Brief: Return every line of the data that contains the string "правильно".

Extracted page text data
↓
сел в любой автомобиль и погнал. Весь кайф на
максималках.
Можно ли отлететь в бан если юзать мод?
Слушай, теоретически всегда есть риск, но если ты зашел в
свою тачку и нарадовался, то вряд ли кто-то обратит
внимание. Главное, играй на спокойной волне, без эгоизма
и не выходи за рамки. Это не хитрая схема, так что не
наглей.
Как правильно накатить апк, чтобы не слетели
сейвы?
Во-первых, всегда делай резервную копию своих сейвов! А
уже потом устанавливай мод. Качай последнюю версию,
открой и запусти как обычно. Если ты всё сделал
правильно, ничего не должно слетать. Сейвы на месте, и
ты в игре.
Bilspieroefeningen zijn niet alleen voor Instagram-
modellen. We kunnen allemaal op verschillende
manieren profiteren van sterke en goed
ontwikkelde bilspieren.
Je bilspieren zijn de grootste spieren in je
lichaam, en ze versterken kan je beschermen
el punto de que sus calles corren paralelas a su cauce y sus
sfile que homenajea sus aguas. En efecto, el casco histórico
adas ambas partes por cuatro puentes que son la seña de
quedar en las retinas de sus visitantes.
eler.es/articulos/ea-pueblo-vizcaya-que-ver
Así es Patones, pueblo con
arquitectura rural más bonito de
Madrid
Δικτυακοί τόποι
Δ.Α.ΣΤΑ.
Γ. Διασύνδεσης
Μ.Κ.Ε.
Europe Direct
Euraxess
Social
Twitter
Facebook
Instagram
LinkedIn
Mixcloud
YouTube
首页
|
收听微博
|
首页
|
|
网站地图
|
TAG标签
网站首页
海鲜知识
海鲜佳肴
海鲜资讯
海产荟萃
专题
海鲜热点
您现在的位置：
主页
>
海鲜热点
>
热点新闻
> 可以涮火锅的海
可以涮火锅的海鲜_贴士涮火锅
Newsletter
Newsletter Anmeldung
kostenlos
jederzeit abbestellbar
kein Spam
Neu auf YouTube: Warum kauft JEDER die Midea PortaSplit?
↑
Worked solution:
Как правильно накатить апк, чтобы не слетели
правильно, ничего не должно слетать. Сейвы на месте, и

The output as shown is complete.